§ **Work request**: Look through the data below and return each line where "Kashmir" appears.

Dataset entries
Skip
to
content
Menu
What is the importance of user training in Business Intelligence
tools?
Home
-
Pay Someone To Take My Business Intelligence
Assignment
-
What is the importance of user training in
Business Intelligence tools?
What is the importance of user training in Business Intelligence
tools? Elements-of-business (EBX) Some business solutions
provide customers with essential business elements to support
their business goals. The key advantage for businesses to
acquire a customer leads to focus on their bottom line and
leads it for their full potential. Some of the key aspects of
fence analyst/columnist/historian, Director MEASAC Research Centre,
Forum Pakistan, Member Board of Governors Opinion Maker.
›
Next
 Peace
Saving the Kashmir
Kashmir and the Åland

--

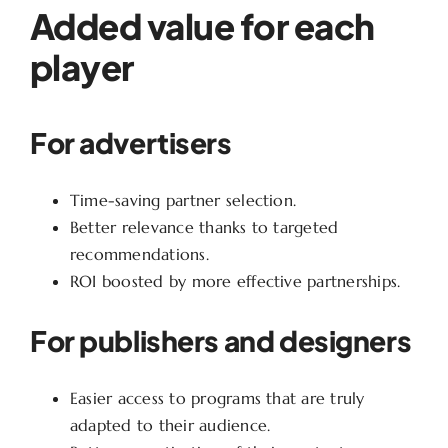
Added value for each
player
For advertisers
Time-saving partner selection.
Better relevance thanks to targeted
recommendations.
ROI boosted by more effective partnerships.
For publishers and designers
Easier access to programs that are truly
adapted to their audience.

§ **Result of the task**:
Saving the Kashmir
Kashmir and the Åland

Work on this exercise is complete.